* Supplied material
------------------------------
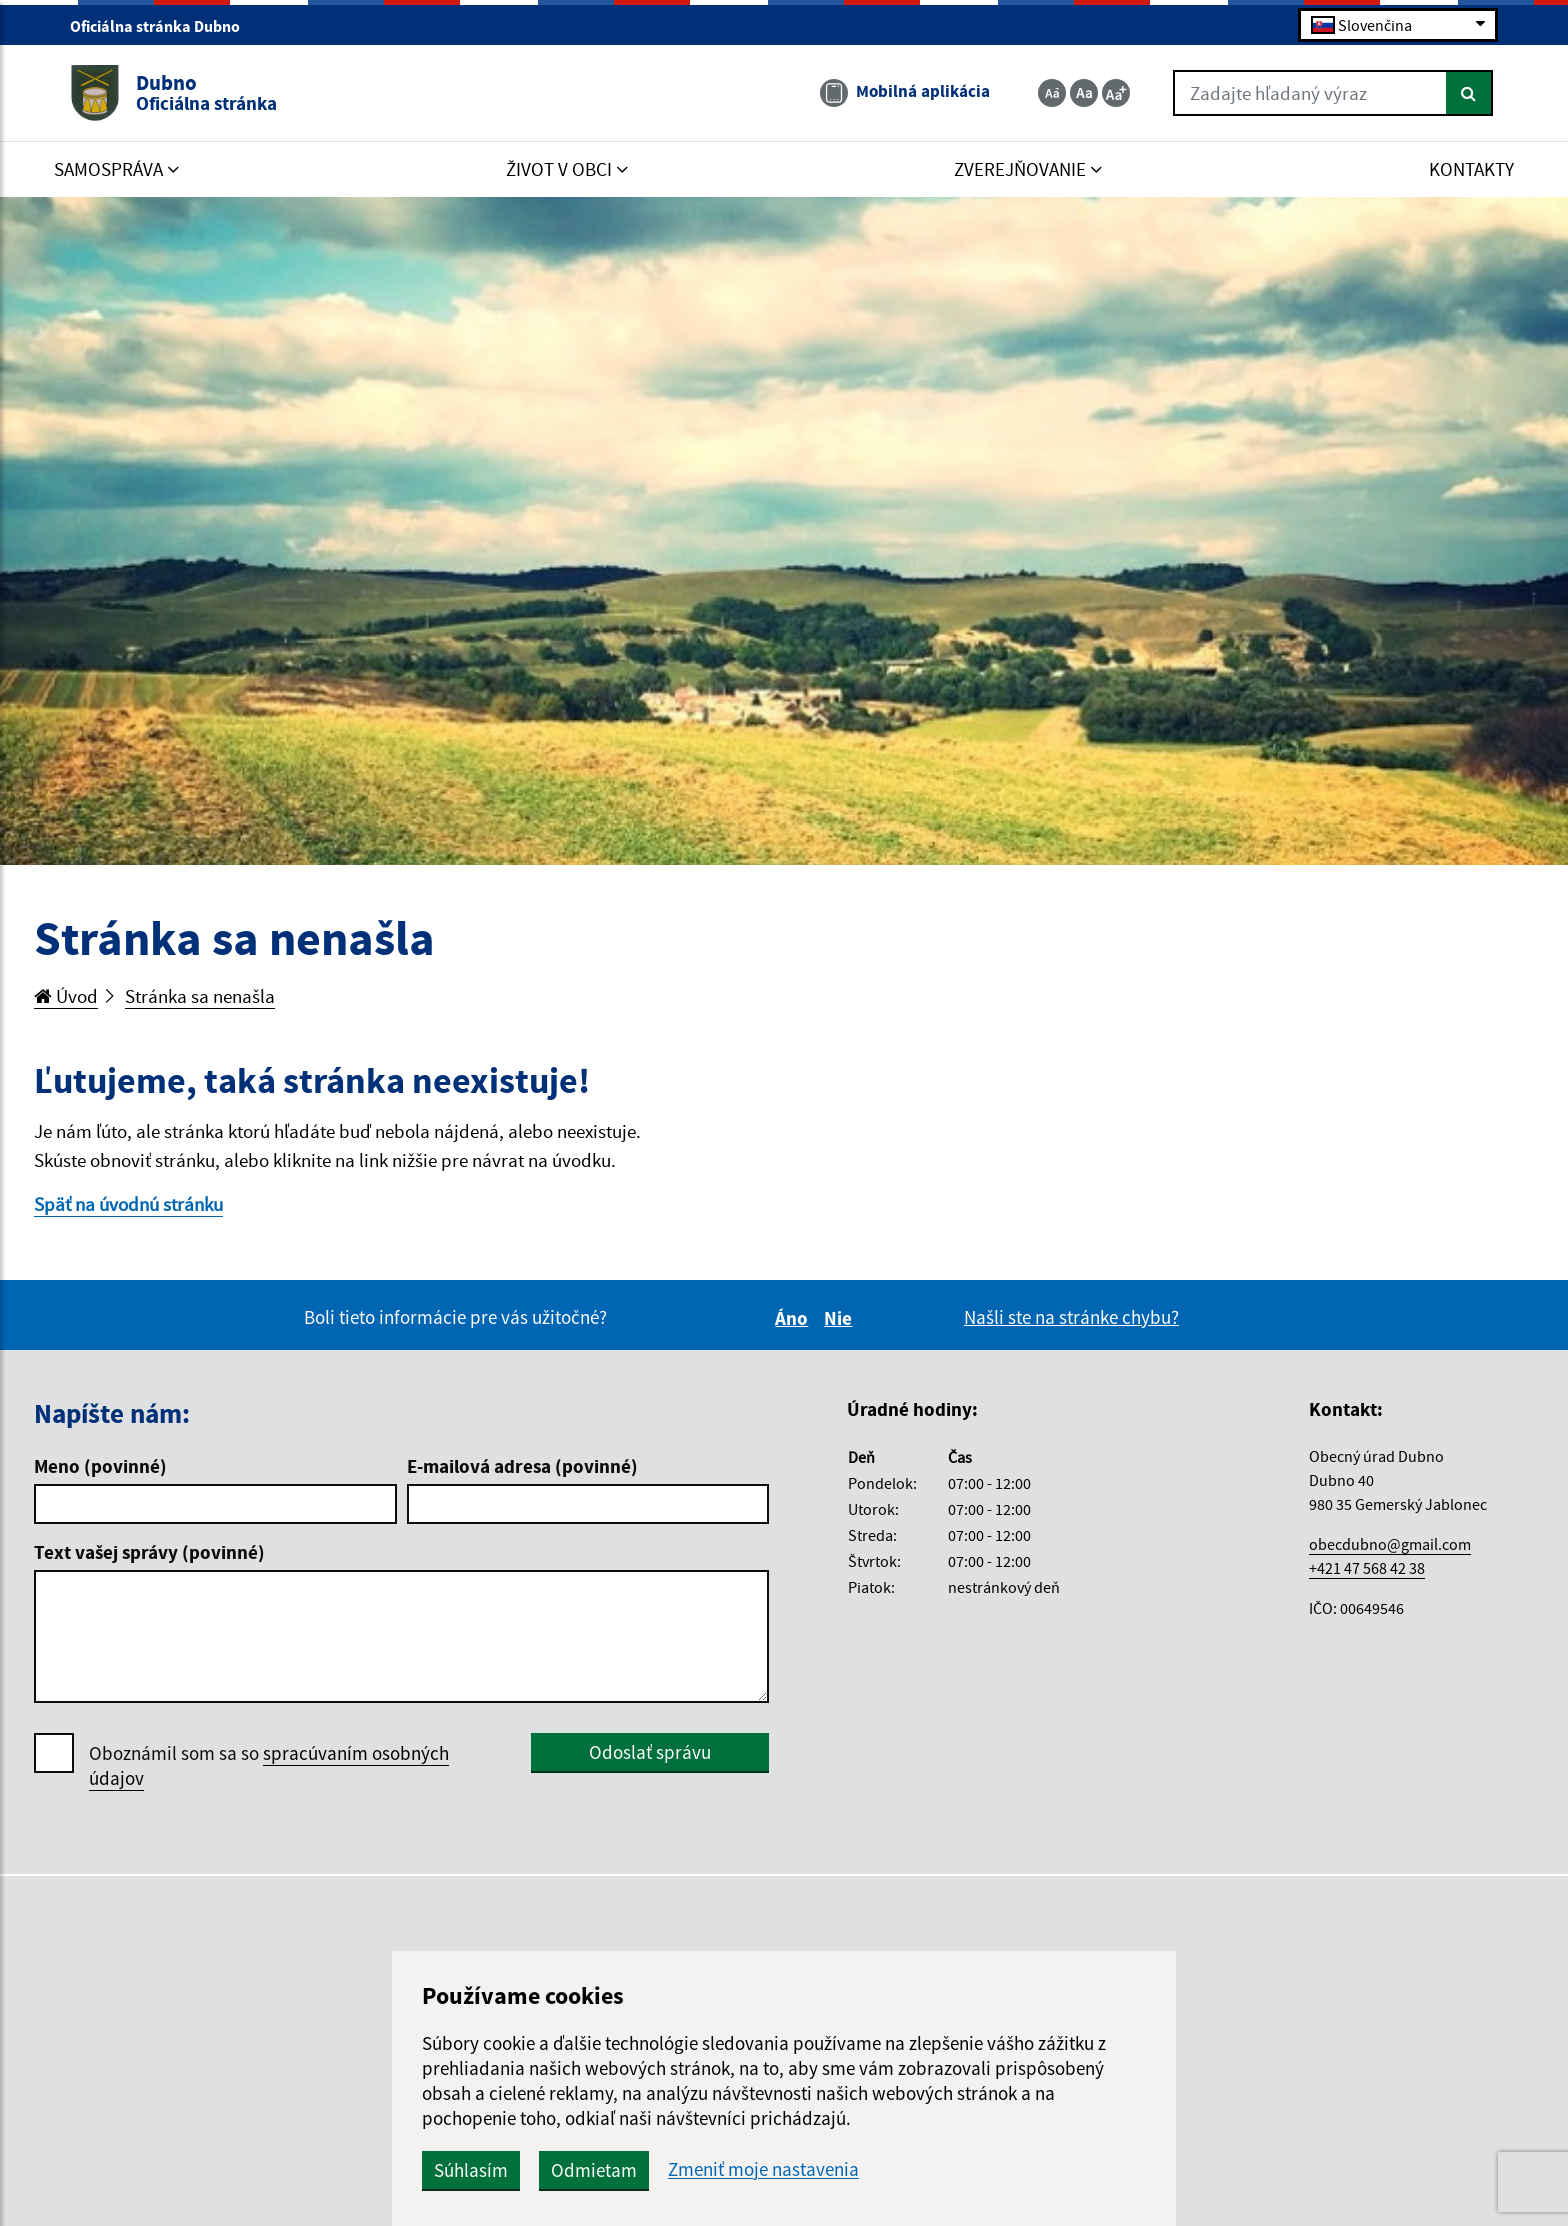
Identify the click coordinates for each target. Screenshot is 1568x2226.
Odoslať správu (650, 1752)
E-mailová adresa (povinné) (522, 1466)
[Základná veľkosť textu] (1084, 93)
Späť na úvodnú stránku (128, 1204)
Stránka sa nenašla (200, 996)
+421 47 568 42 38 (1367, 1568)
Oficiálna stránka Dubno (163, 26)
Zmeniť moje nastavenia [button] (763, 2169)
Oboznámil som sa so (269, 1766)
------------------------------
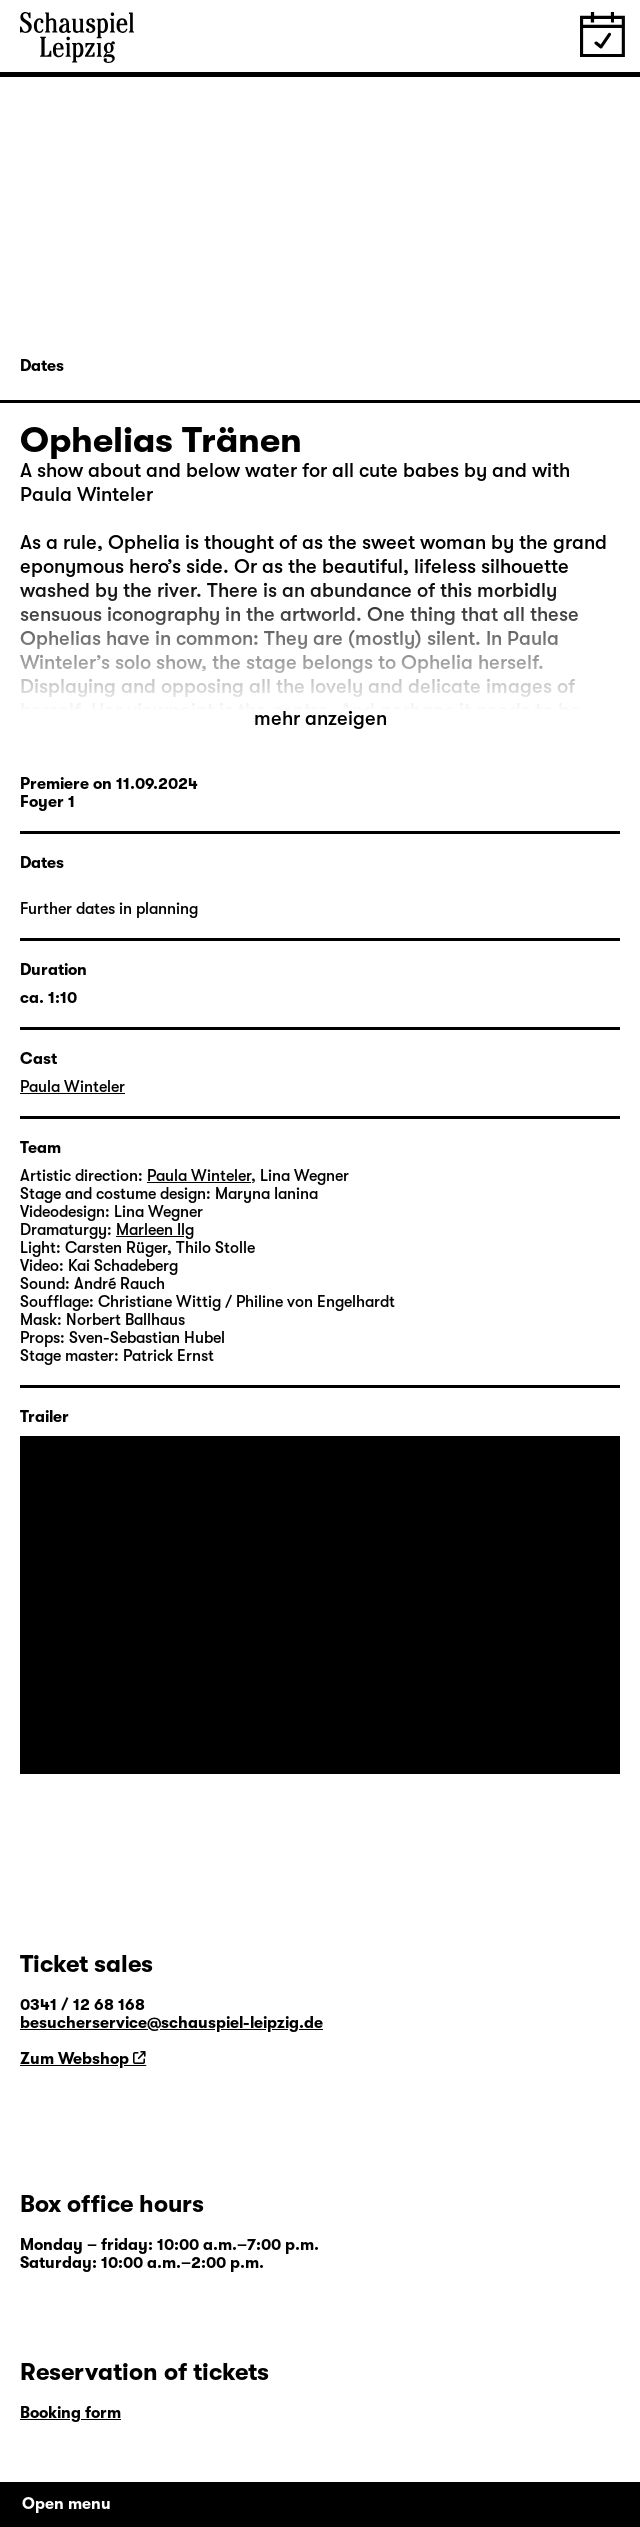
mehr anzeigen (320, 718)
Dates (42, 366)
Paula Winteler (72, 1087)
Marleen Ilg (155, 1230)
------------------------------
* Assigned task
Where the line holding "Identify the click" appears in the listing above, start reproducing exactly, and end with the line holding "Oboznámil som sa so (269, 1766)".

* Response box
Identify the click coordinates for each target. Screenshot is 1568x2226.
Odoslať správu (650, 1752)
E-mailová adresa (povinné) (522, 1466)
[Základná veľkosť textu] (1084, 93)
Späť na úvodnú stránku (128, 1204)
Stránka sa nenašla (200, 996)
+421 47 568 42 38 (1367, 1568)
Oficiálna stránka Dubno (163, 26)
Zmeniť moje nastavenia [button] (763, 2169)
Oboznámil som sa so (269, 1766)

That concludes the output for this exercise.